Thursday, July 5, 2018 | 6:45 p.m.
In response to record reports to local law enforcement and all-time-high amounts of illegal fireworks seized for the July Fourth holiday, valley officials Thursday urged local residents to consider the risks of using the pyrotechnic devices for their leisure.
The first “You Light It, We Write It” initiative to discourage the use of illegal fireworks was up against “wall-to-wall” shows of such blasts Wednesday night, said representatives from Metro Police, the city of Las Vegas, and fire rescue departments for both the city and Clark County. The use of illegal fireworks — defined as those that leave the ground, explode or shoot blasts beyond 10 feet — not only endangers users but presents fire hazards and health risks for neighbors with PSTD, newborn children and animals.
“I would love to tell you our campaign was successful,” Metro Capt. Todd Raybuck said. “But we have a long way to go.”
Raybuck said July 4 annually results in the 24-hour period with the most calls coming to Metro’s non-emergency line than any other day of the year.

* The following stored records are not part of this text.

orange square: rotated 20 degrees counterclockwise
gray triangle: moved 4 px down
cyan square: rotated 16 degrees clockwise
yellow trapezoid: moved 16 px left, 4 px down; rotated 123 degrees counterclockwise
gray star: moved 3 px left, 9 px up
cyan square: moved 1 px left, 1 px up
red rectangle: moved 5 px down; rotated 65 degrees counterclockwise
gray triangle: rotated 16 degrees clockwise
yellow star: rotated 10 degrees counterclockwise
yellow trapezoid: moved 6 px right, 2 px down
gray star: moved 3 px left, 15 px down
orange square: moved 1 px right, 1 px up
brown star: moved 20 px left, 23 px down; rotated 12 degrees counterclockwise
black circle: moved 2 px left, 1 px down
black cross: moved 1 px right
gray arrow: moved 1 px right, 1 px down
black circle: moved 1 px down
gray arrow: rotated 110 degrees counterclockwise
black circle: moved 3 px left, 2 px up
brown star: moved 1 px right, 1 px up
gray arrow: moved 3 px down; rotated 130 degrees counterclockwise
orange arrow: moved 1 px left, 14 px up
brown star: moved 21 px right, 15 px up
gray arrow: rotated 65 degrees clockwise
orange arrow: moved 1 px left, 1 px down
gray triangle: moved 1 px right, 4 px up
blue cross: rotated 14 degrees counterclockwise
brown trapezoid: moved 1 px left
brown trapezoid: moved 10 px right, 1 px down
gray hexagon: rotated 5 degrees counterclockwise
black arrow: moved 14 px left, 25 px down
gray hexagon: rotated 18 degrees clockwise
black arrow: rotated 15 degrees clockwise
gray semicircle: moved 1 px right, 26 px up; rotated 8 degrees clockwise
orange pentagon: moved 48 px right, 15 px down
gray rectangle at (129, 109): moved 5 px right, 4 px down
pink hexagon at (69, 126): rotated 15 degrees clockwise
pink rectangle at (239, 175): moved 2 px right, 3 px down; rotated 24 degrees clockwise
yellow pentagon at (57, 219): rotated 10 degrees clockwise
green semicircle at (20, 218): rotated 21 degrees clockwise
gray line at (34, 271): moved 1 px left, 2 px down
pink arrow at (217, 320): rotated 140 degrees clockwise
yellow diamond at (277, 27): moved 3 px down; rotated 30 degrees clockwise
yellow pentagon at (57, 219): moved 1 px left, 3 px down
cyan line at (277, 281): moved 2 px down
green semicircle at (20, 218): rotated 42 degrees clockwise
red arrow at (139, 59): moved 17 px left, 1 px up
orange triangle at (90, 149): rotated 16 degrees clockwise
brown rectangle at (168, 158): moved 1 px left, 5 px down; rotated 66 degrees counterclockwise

Police fielded 2,100 calls to 311 Wednesday night, despite directing all fireworks complaints to Clark County’s ISpyFireworks.com website.
Tim Szymanski, spokesman of Las Vegas Fire and Rescue, said last night’s show of illegal fireworks was “the worst” he had seen in 22 years as a member of the department. While no injuries were reported and no city residents were displaced, Szymanski said the city fire department responded to 173 calls — 100 more than July 4, 2017.
Clark County Fire Inspector Amanda Wildermuth said county officials seized 2,100 pounds of illegal fireworks valued at over $135,000 in response to more than 20,000 complaints on the “ISpy” website. Of 405 fire calls made to county authorities, most illegal firework-related blazes were inflicted on palm trees, bushes, grass or other natural shrubbery. Wildermuth did not provide numbers on injuries or number of people displaced from their homes Wednesday night.
Fifty citations were issued and only one arrest made, as authorities “couldn’t possibly get to all of the people involved,” Raybuck said. Citing individual fireworks users is often difficult for authorities because many illegal fireworks parties have a group of people setting them off. Other users of illegal fireworks escape into their homes upon seeing authorities headed their way, he said.
Fixing the problem and providing a safe holiday for all to enjoy “starts with culture,” Raybuck said. He urged valley residents to educate themselves not only on the physical harm such blasts can cause, but the inconvenience they present to neighbors.
“This is not about the number of tickets we write,” he said. “We can no longer accept illegal fireworks as just part of the Fourth of July.”